_Work instructions_.
Set every entry down again precisely.

_Data provided_.
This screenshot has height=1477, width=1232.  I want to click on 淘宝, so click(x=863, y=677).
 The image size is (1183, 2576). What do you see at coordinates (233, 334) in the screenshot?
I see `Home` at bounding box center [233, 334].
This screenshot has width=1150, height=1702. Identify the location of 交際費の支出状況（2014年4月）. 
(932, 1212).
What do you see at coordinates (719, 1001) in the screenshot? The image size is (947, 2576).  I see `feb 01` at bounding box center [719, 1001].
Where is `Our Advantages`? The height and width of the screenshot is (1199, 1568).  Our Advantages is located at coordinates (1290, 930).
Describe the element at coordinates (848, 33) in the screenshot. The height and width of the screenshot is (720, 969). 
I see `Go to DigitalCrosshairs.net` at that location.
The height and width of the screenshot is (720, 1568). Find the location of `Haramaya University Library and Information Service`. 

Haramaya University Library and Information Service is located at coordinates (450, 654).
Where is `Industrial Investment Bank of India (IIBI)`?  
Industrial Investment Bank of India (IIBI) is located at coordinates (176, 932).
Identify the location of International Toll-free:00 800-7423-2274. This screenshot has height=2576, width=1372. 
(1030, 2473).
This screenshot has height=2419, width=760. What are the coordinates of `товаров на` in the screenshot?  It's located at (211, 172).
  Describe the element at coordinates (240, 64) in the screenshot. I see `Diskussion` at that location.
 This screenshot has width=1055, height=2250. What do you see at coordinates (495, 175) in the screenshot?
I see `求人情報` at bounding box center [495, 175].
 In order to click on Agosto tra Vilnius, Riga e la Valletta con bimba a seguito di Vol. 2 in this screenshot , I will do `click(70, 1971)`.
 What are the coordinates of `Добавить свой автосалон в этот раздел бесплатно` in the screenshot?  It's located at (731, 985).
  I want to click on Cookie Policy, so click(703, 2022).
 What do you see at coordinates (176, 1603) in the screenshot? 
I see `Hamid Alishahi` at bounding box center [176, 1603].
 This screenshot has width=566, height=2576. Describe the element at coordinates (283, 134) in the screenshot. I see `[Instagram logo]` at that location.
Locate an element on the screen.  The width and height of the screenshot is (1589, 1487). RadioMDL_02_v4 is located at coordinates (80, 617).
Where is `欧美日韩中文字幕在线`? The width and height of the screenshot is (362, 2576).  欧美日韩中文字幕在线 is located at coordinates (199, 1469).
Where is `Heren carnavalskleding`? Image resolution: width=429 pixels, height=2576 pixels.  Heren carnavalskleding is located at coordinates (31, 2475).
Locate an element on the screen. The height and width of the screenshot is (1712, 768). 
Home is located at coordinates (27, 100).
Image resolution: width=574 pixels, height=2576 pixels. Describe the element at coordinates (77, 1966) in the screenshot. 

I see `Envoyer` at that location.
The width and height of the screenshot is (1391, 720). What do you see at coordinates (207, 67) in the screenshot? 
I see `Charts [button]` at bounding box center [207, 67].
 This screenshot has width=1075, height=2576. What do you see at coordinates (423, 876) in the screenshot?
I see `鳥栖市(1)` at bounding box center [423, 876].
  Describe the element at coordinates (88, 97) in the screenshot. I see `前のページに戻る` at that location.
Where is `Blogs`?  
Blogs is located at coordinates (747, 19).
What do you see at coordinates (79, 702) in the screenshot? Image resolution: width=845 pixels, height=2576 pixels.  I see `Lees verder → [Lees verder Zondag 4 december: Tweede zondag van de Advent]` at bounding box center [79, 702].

_Your solution_.
This screenshot has height=1477, width=1232.  I want to click on 淘宝, so click(x=863, y=677).
 The image size is (1183, 2576). What do you see at coordinates (233, 334) in the screenshot?
I see `Home` at bounding box center [233, 334].
This screenshot has width=1150, height=1702. Identify the location of 交際費の支出状況（2014年4月）. 
(932, 1212).
What do you see at coordinates (719, 1001) in the screenshot? The image size is (947, 2576).  I see `feb 01` at bounding box center [719, 1001].
Where is `Our Advantages`? The height and width of the screenshot is (1199, 1568).  Our Advantages is located at coordinates (1290, 930).
Describe the element at coordinates (848, 33) in the screenshot. The height and width of the screenshot is (720, 969). 
I see `Go to DigitalCrosshairs.net` at that location.
The height and width of the screenshot is (720, 1568). Find the location of `Haramaya University Library and Information Service`. 

Haramaya University Library and Information Service is located at coordinates (450, 654).
Where is `Industrial Investment Bank of India (IIBI)`?  
Industrial Investment Bank of India (IIBI) is located at coordinates (176, 932).
Identify the location of International Toll-free:00 800-7423-2274. This screenshot has height=2576, width=1372. 
(1030, 2473).
This screenshot has height=2419, width=760. What are the coordinates of `товаров на` in the screenshot?  It's located at (211, 172).
  Describe the element at coordinates (240, 64) in the screenshot. I see `Diskussion` at that location.
 This screenshot has width=1055, height=2250. What do you see at coordinates (495, 175) in the screenshot?
I see `求人情報` at bounding box center [495, 175].
 In order to click on Agosto tra Vilnius, Riga e la Valletta con bimba a seguito di Vol. 2 in this screenshot , I will do `click(70, 1971)`.
 What are the coordinates of `Добавить свой автосалон в этот раздел бесплатно` in the screenshot?  It's located at (731, 985).
  I want to click on Cookie Policy, so click(703, 2022).
 What do you see at coordinates (176, 1603) in the screenshot? 
I see `Hamid Alishahi` at bounding box center [176, 1603].
 This screenshot has width=566, height=2576. Describe the element at coordinates (283, 134) in the screenshot. I see `[Instagram logo]` at that location.
Locate an element on the screen.  The width and height of the screenshot is (1589, 1487). RadioMDL_02_v4 is located at coordinates (80, 617).
Where is `欧美日韩中文字幕在线`? The width and height of the screenshot is (362, 2576).  欧美日韩中文字幕在线 is located at coordinates (199, 1469).
Where is `Heren carnavalskleding`? Image resolution: width=429 pixels, height=2576 pixels.  Heren carnavalskleding is located at coordinates (31, 2475).
Locate an element on the screen. The height and width of the screenshot is (1712, 768). 
Home is located at coordinates (27, 100).
Image resolution: width=574 pixels, height=2576 pixels. Describe the element at coordinates (77, 1966) in the screenshot. 

I see `Envoyer` at that location.
The width and height of the screenshot is (1391, 720). What do you see at coordinates (207, 67) in the screenshot? 
I see `Charts [button]` at bounding box center [207, 67].
 This screenshot has width=1075, height=2576. What do you see at coordinates (423, 876) in the screenshot?
I see `鳥栖市(1)` at bounding box center [423, 876].
  Describe the element at coordinates (88, 97) in the screenshot. I see `前のページに戻る` at that location.
Where is `Blogs`?  
Blogs is located at coordinates (747, 19).
What do you see at coordinates (79, 702) in the screenshot? Image resolution: width=845 pixels, height=2576 pixels.  I see `Lees verder → [Lees verder Zondag 4 december: Tweede zondag van de Advent]` at bounding box center [79, 702].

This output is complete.